Mixed in with those updated items were some gross familiars from yesteryear: baseball hats with the word GAP sewn on the front ($16.50) and khaki cargo pants with lumpy thigh pockets ($44.50). One look at those items and I wanted to breathe into a paper bag.
But then I slipped on the gray tweed blazer ($108). Unfortunately it bunched up at the shoulders and looked a little less svelte on me. I selected a bunch of other garments to try on and headed back to the dressing rooms.
In the big bright room, I could tell the clothes had Robinson's touch. A T-shirt ($16.50) in an emerald color had a nice bicep-hugging upper body.
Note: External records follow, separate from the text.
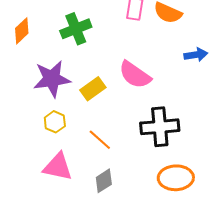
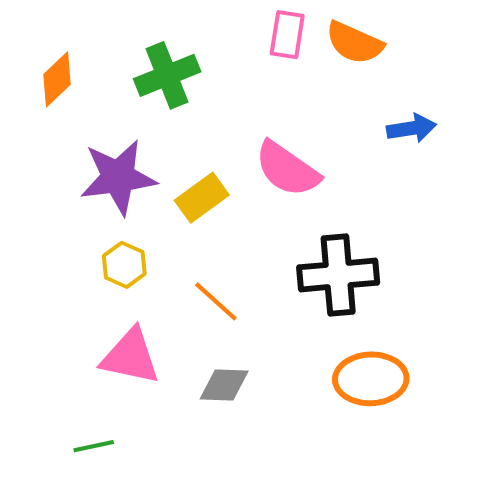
gray diamond: (104, 181) -> (224, 385), turned 35

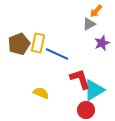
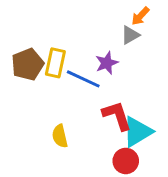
purple star: (102, 43) -> (107, 63), moved
yellow semicircle: (41, 93) -> (60, 136), turned -126

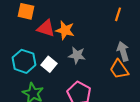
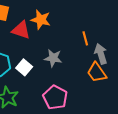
orange line: (118, 14) -> (85, 38), moved, turned -32
orange star: (65, 30) -> (41, 20), moved

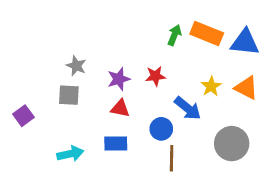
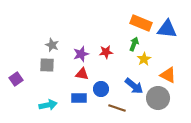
green arrow: (174, 35) -> (134, 44), moved
orange triangle: (246, 88) -> (168, 75), moved
blue arrow: (188, 108) -> (134, 86), moved
blue circle: (161, 129) -> (101, 89), moved
brown line: (172, 158) -> (117, 108), turned -72

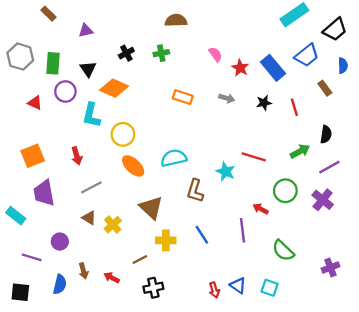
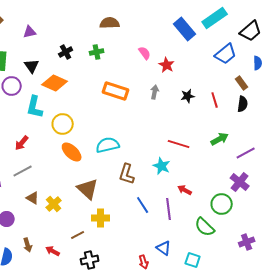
blue rectangle: (273, 68) -> (185, 29), moved
orange rectangle: (183, 97) -> (116, 91), size x1.4
gray arrow: (227, 98) -> (155, 92), turned -96
black semicircle: (326, 134) -> (243, 104), moved
red arrow: (77, 156) -> (22, 143), turned 56
cyan star: (226, 172) -> (162, 166), moved
gray line: (91, 187) -> (23, 171), moved
green circle: (285, 191) -> (222, 204), moved
blue line: (202, 235) -> (143, 205), moved
blue triangle: (238, 285) -> (164, 248), moved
A pair of slim-fit dress pants ($68) would look clean and impressive on a first date. A white button-down fit adequately, and for $39.50, it was a perfect purchase for someone who works in catering or an office and needs at least to pretend to care about his job. I liked the way a cashmere V-neck fit (on sale for $29.90), although it had a strange seam along the sides as if it were inside out.
Before I made any decisions, I went to Gap Kids on the top floor to scout for future Kooky Uncle Mike gifts. Boy's crew-neck waffle shirts were on sale, two for $25. In Baby Gap a cute cotton cable-knit pullover was $34.50, and an adorable tweed toggle coat with a wool-lined hood was $54.50. Perfectly dressed mannequins appeared amid the racks and tables, as well as illuminated photos of happy children in quirky poses. As everywhere in the store, I found the sales clerks busy folding and helping out customers — they seemed helpful, alert and in surprisingly good moods.
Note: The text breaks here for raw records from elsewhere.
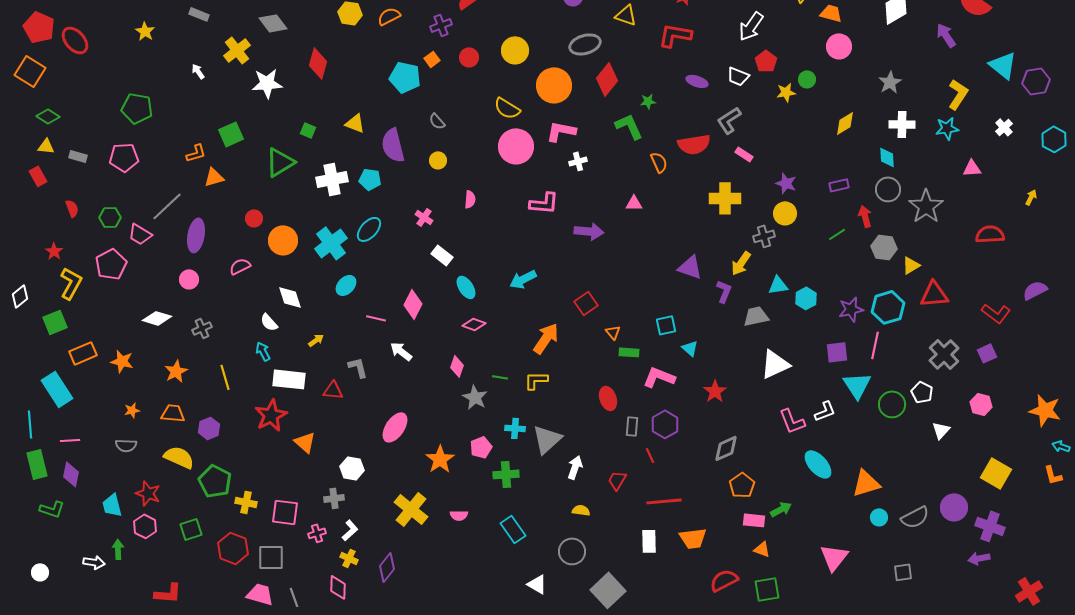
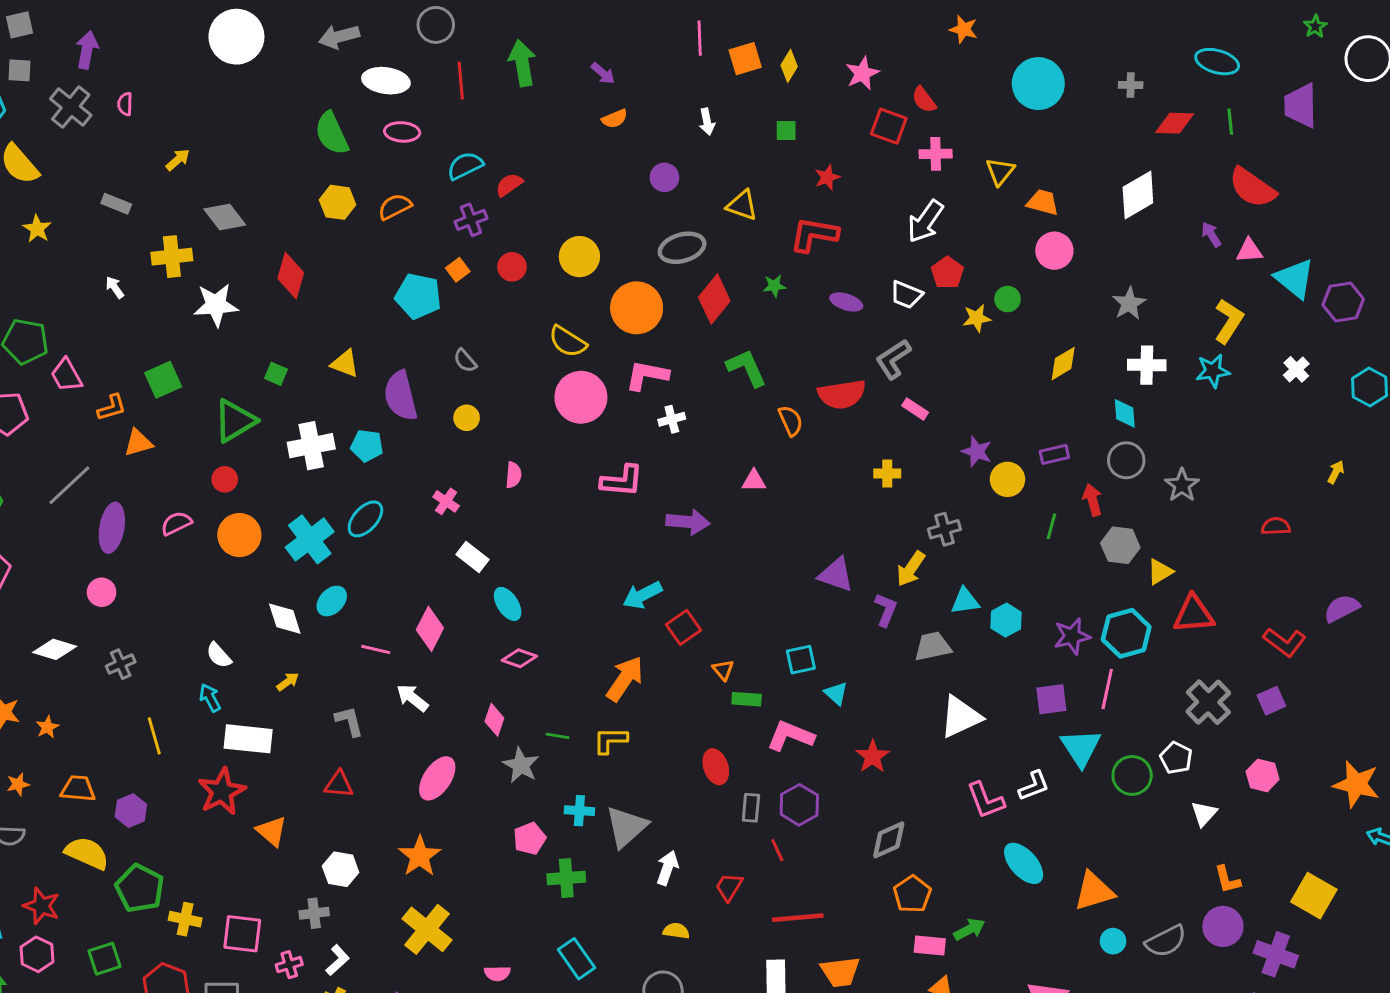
purple arrow: (946, 35) -> (1211, 235), size x0.7
yellow cross: (237, 50) -> (172, 257), turned 32
green star: (648, 101) -> (774, 286), moved
pink triangle: (972, 168) -> (1249, 251), moved
yellow cross: (725, 198) -> (887, 473), size x0.6
gray star: (926, 206) -> (1182, 485), size x0.7
yellow circle: (785, 213) -> (1007, 479), moved
red circle: (254, 218) -> (225, 479), moved
pink trapezoid: (140, 234) -> (66, 375), moved, turned 30
green line: (837, 234) -> (1051, 526), turned -42
red semicircle: (990, 234) -> (1276, 526), size x0.7
pink semicircle: (240, 266) -> (176, 523), moved
cyan arrow: (523, 279) -> (642, 595), moved
white diamond: (290, 297) -> (285, 619), moved
orange star: (176, 371) -> (47, 727), moved, size x0.7
red triangle: (333, 390) -> (339, 784), moved
pink ellipse: (395, 427) -> (437, 778), moved
orange star: (440, 459) -> (420, 856), moved
yellow square: (996, 473) -> (1314, 896), moved
orange L-shape: (1053, 475) -> (1227, 880), moved
pink semicircle: (459, 515) -> (497, 973), moved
IN the women's section on the second floor, two Spanish ladies gesticulated wildly over a trench coat, while four women who seemed to be from an exotic cash-rich country known as Texas had exhausted themselves with browsing. "Whooee, I'm going to sit down right here," one of them in big gold earrings said. (Gap astutely placed the women's and kid's sections on the upper levels, understanding that most men will exert as much effort browsing for clothing as it takes them to open a bottle of beer.)
As on the first floor, the mannequins were puzzlingly stylish and sexy. The female form displayed by Gap Body, the brand's line of soft, cottony feminine warm-up styles, looked like a shapely yogic zombie of Christy Turlington, still walking after she was beheaded. Somehow, the striped henley she had on looked gorgeously fitted.
Upon closer inspection, I realized that the mannequin's shirt was tucked in the back to give it the illusion of a slimmer fit. I ran downstairs to the male mannequins. Nearly all of the garments were meticulously gathered into a pleat in the back, even the tweed jacket I had tried on. I pulled at the jacket and the form went from svelte to normal in two tugs.
I've noticed this tactic in other stores: clipping or tucking the clothes to make the garments seem as if they are gloriously tailored, and it always drives me crazy. It is my hope that during the next presidential administration I can form the Truth in Visual Merchandising Commission and put an end to this travesty. Be warned, retailers: End this deceitful practice now! Either stop clipping or tucking your clothes, or get fatter mannequins!
Even so, I ended up buying two slim-fit shirts: a light blue oxford for $39.50 and a plaid button-down on sale for only $12.97. They actually fit nicely on my human-shape torso. Then, I walked out onto Fifth Avenue, crowded with European shoppers, and listened to the lilting cadences of the many Romance languages. I bet all of them were talking about the exchange rate.